Conducted by Justin Schuster
Karam Nachar is a PhD candidate at Princeton University. His research and writing focuses on the cultural and political history of the Levant in the twentieth century. Raised in Aleppo, Mr. Nachar has close connections to the Syrian uprising and serves as a leading figure in organizing opposition efforts from the diaspora. From raising funds to organizing Facebook pages, he has been instrumental in leading the expatriate community and assisting his fellow countrymen. Before Princeton, Mr. Nachar received his BA from the American University of Beirut and his masters at Oxford.
The Politic: I was hoping that you could share your experiences and insights regarding the situation in Syria.
KN: Usually when I begin talking about what’s happening in Syria I’d say that the missing story in the mainstream media is the prehistory of the Syrian revolution.
When Bashar Assad took over in the year 2000, there was something called the Damascus Spring. This movement comprised many intellectuals, writers, cultural producers, or just public figures – people who used to be involved in politics and wanted to return to political activism now that there was a reformist president in power rather than his father. There was this phenomenon of “salons” where people discussed the future of the country. At that point the discussion was very intellectually heavy and about establishing a new social contract between state and society. In hindsight, realizing that there were other pockets of activism among average Syrians, the Damascus Spring was very elite driven, in Damascus primarily but also in Homs, Aleppo and other cities in the country. My parents, who both come from upper middle class backgrounds with interests in politics, decided to turn our house in 2000 into a salon.
In the first few months this was very reticent. Conversation shied away from the extremely sensitive topics like political succession and started with cultural discussions like women in Syria or religion in Syria. Later, it evolved into political activism, and this led to the Damascus Declaration in 2005. The Damascus Declaration was the biggest umbrella of opposition groups in Syria in the first five years of the last decade. This got momentum in 2005 when the Syrians were being pushed by the international community to pull out of Lebanon.
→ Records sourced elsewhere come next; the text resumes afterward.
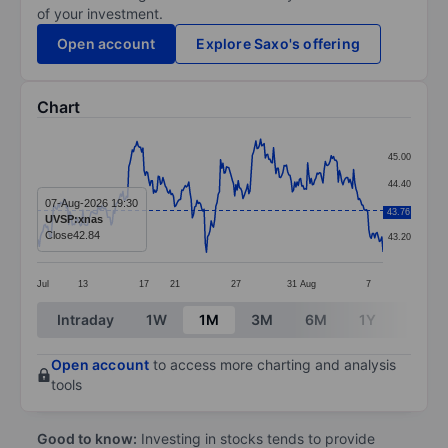
of your investment.
Open account
Explore Saxo's offering
Chart
Chart
45.00
Line chart with 295 data points.
44.40
The chart has 1 X axis displaying categories.
07-Aug-2026 19:30
43.80
43.76
UVSP:xnas
The chart has 1 Y axis displaying values. Data ranges
Close
42.84
43.20
Jul
13
17
21
27
31
Aug
7
End of interactive chart.
Intraday
1W
1M
3M
6M
1Y
3Y
Open account
to access more charting and analysis
tools
Good to know:
Investing in stocks tends to provide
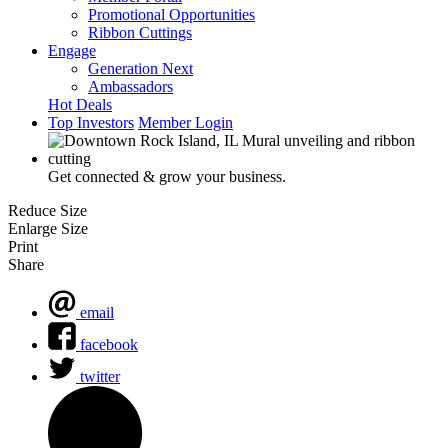
Promotional Opportunities
Ribbon Cuttings
Engage
Generation Next
Ambassadors
Hot Deals
Top Investors
Member Login
Get connected & grow your business.
Reduce Size
Enlarge Size
Print
Share
email
facebook
twitter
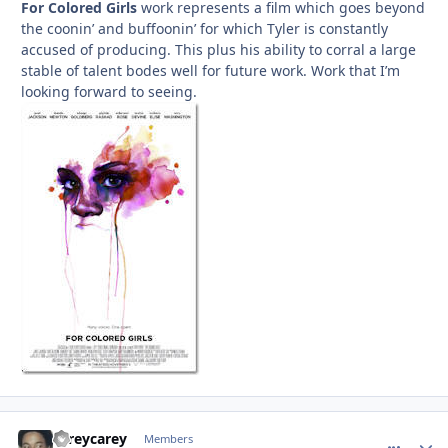
For Colored Girls
work represents a film which goes beyond
the coonin’ and buffoonin’ for which Tyler is constantly
accused of producing. This plus his ability to corral a large
stable of talent bodes well for future work. Work that I’m
looking forward to seeing.
careycarey
comment_
Autho
Members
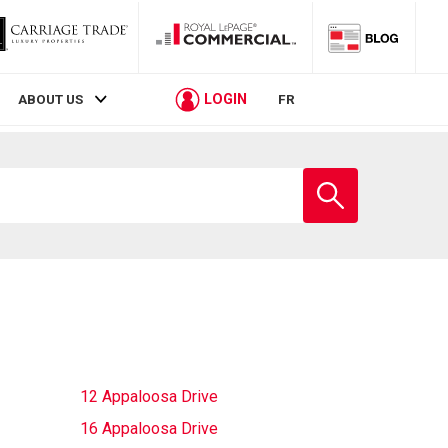
LOGIN
ABOUT US
FR
Enter
school
name
12 Appaloosa Drive
16 Appaloosa Drive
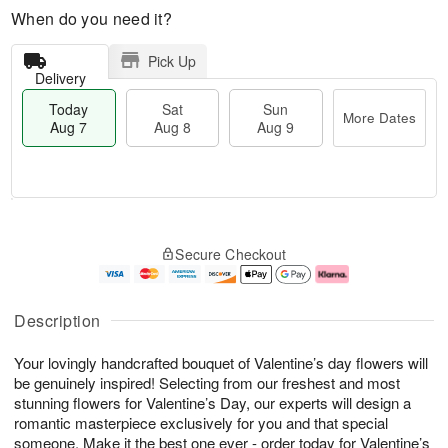
When do you need it?
Pick Up
Delivery
Today
Sat
Sun
More Dates
Aug 7
Aug 8
Aug 9
T
M
o
S
S
o
Secure Checkout
d
a
u
r
a
t
n
e
y
A
A
D
A
u
u
a
Description
u
g
g
t
g
8
9
e
Your lovingly handcrafted bouquet of Valentine’s day flowers will
7
s
be genuinely inspired! Selecting from our freshest and most
stunning flowers for Valentine’s Day, our experts will design a
romantic masterpiece exclusively for you and that special
someone. Make it the best one ever - order today for Valentine’s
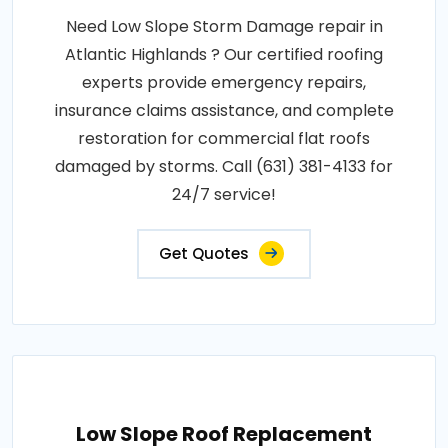
Need Low Slope Storm Damage repair in
Atlantic Highlands ? Our certified roofing
experts provide emergency repairs,
insurance claims assistance, and complete
restoration for commercial flat roofs
damaged by storms. Call (631) 381-4133 for
24/7 service!
Get Quotes
Low Slope Roof Replacement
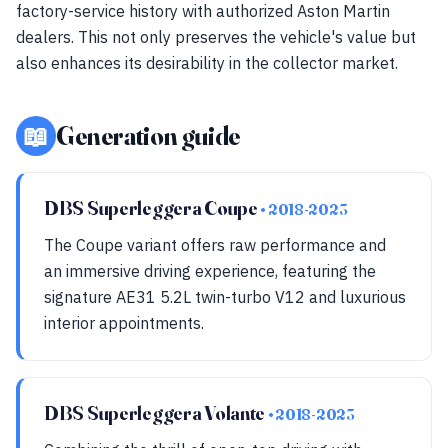
factory-service history with authorized Aston Martin
dealers. This not only preserves the vehicle's value but
also enhances its desirability in the collector market.
📖
Generation guide
DBS Superleggera Coupe
• 2018-2023
The Coupe variant offers raw performance and
an immersive driving experience, featuring the
signature AE31 5.2L twin-turbo V12 and luxurious
interior appointments.
DBS Superleggera Volante
• 2018-2023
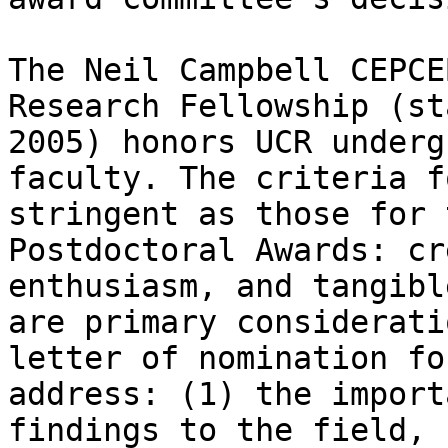
The Neil Campbell CEPCE
Research Fellowship (st
2005) honors UCR underg
faculty. The criteria f
stringent as those for 
Postdoctoral Awards: cr
enthusiasm, and tangibl
are primary considerati
letter of nomination fo
address: (1) the import
findings to the field, 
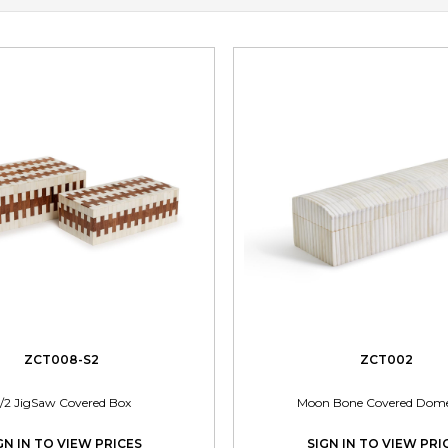
ZCT008-S2
ZCT002
/2 JigSaw Covered Box
Moon Bone Covered Dom
GN IN TO VIEW PRICES
SIGN IN TO VIEW PRI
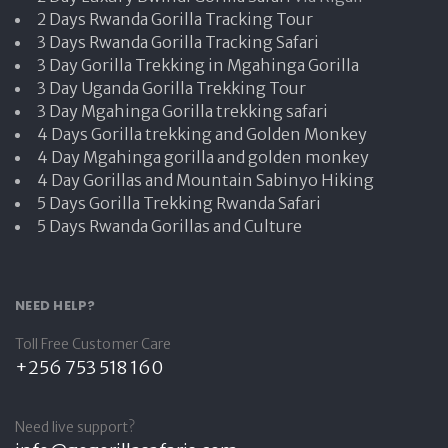
2 Days Rwanda Gorilla Tracking Tour
3 Days Rwanda Gorilla Tracking Safari
3 Day Gorilla Trekking in Mgahinga Gorilla
3 Day Uganda Gorilla Trekking Tour
3 Day Mgahinga Gorilla trekking safari
4 Days Gorilla trekking and Golden Monkey
4 Day Mgahinga gorilla and golden monkey
4 Day Gorillas and Mountain Sabinyo Hiking
5 Days Gorilla Trekking Rwanda Safari
5 Days Rwanda Gorillas and Culture
NEED HELP?
Toll Free Customer Care
+256 753 518 160
Need live support?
A lot of observers anticipated that the regime inside of the country was going to collapse so the Damascus Declaration reached the pinnacle of its power in 2005. They made this huge statement along with Lebanese intellectuals calling for the immediate withdrawal of the Syrian army, which triggered a huge crackdown.
![Syria1](https://3.133.126.219/wp-content/uploads/2011/12/Syria1-300x188.jpg)
After 2005 the Spring was definitely over. The old ways of Assad’s father were back. The people who were still trying to be active in Damascus were all put in jail. There was a travel ban, and so my parents were not allowed to leave the country since then. Within this there were three different discourses that were talking about bringing back democracy.
There were lefty liberal intellectuals who are now also in the forefront of what’s happening in Syria, especially in Damascus and in certain circles in Homs and Latakia.
There was another more Islamic group. They’ve worked on marrying the two languages of Islam and non-violence and how to basically develop a type of moderate Islamic nonviolent kind of resistance to authoritarian regimes in the Arab world. The more I learn about these people the more astonished I am of how humanistic and how seriously committed they are to peaceful and democratic means of regime change and democratic struggle.
The third camp, which my parents would be closest to, comprises the old families of the country. These people led the struggle against the French in the 20s, 30s and 40s, and then were in power in the 50s. Then they were completely driven aside by the rise of the Baath party and the Syrian military who took over in 1963. This camp is kind of nostalgic, liberal, democratic, slightly conservative in the social sense, and very family based.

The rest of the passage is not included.